10. Disclosure Scope

This primitive is disclosed under USPTO provisional 64/049,409 as the governed-actuation step of the five-property spatial chain. The disclosure encompasses the graduated mode set as a structural primitive, the composite admissibility evaluator as a deterministic five-factor function, rate-limited and budget-bounded preemption with stratified authority classes, reversibility-aware staged commitment with governance-published classification tables, governance-policy-configurable entity-class harm ordering, post-actuation verification with discrepancy classification, mesh broadcast of actuation state with stratified broadcast classes, and cross-actuator composition with signed structural constraints.

The disclosure is independent of actuator domain.

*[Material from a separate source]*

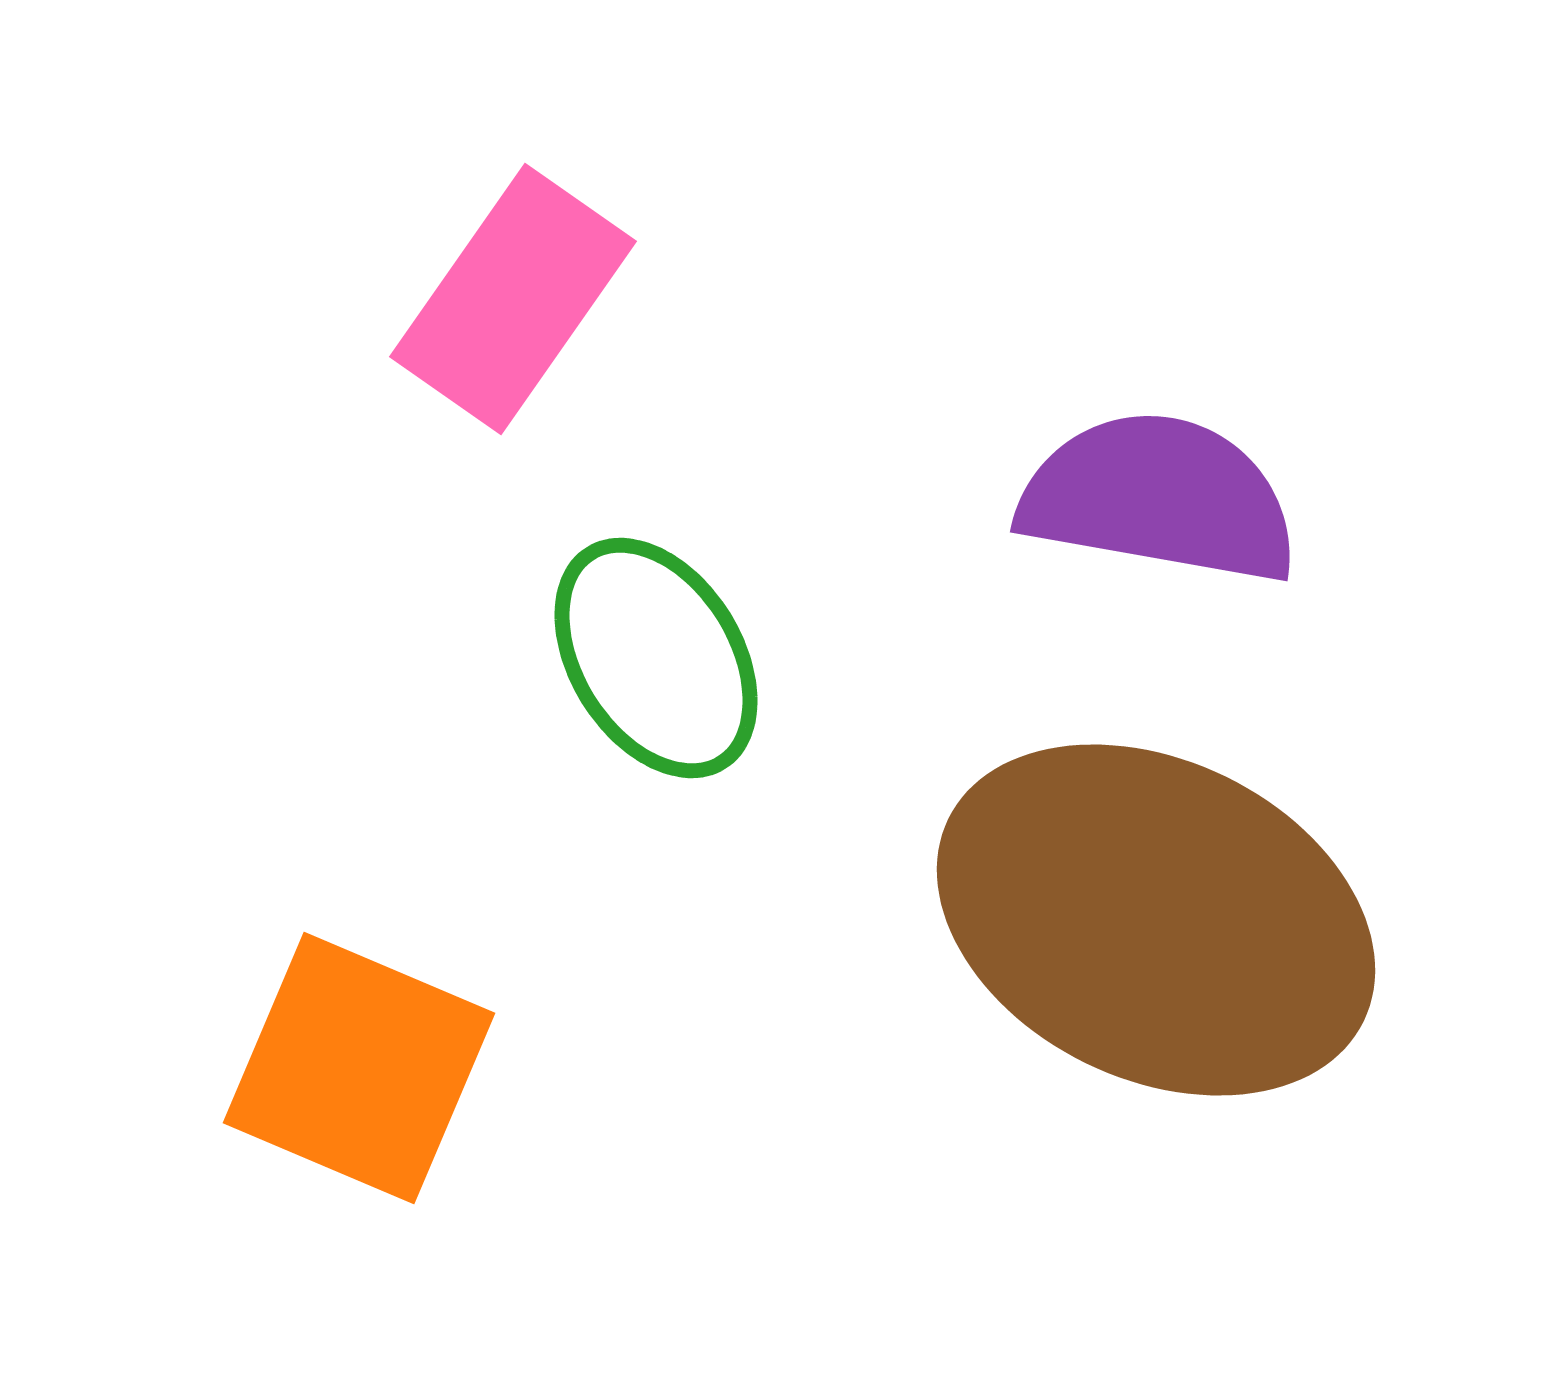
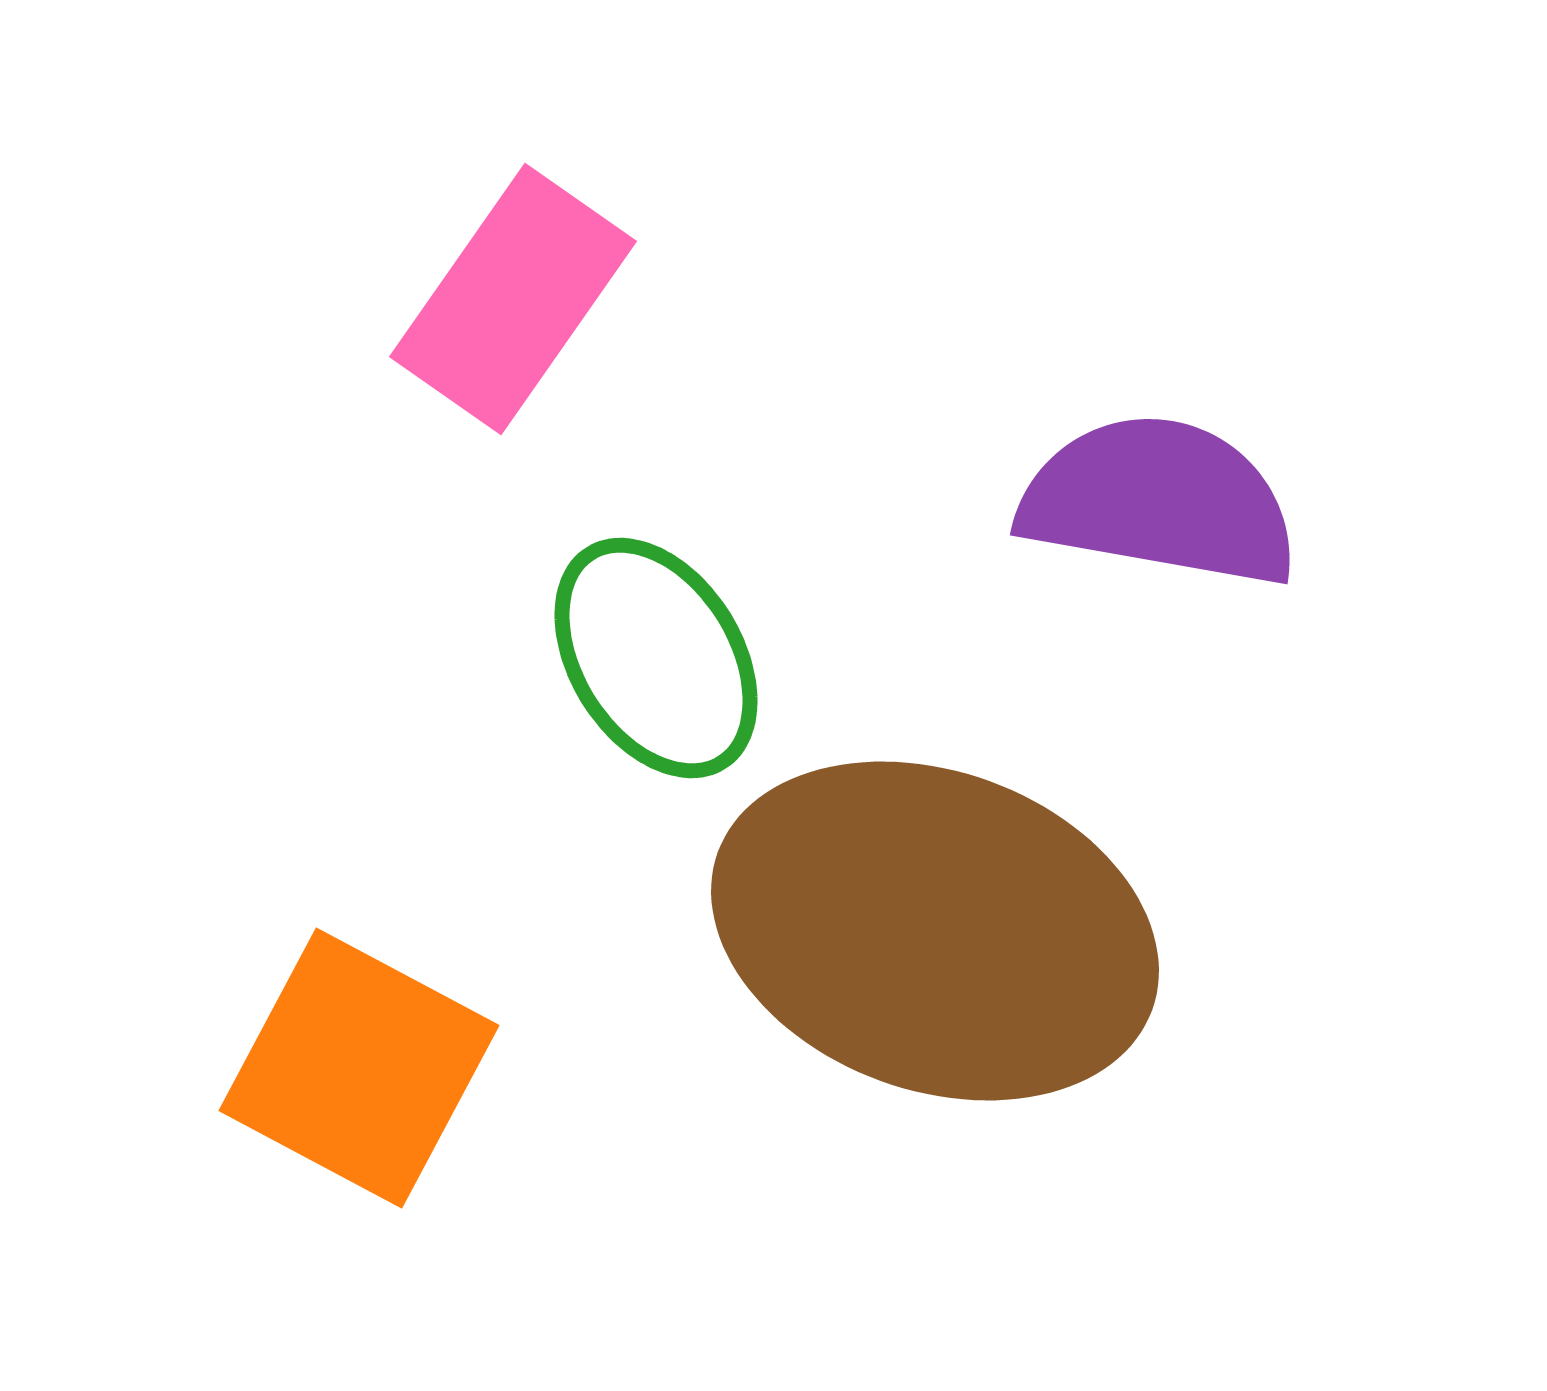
purple semicircle: moved 3 px down
brown ellipse: moved 221 px left, 11 px down; rotated 6 degrees counterclockwise
orange square: rotated 5 degrees clockwise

Embodiments in road vehicles, aviation platforms, maritime systems, industrial robotics, medical robotics, and energy and process control are within scope. The disclosure is independent of sensor stack, planning architecture, and machine-learning content of upstream components; it gates whatever is presented at the actuator-commit boundary.

The disclosure composes with and depends on the other primitives of the same provisional: mesh-coordinates, governance-chain, marker-track transport, observation-quorum, and the broader five-property chain. Practitioners implementing only the actuation primitive without the supporting chain will obtain partial benefit; full benefit requires integrated implementation.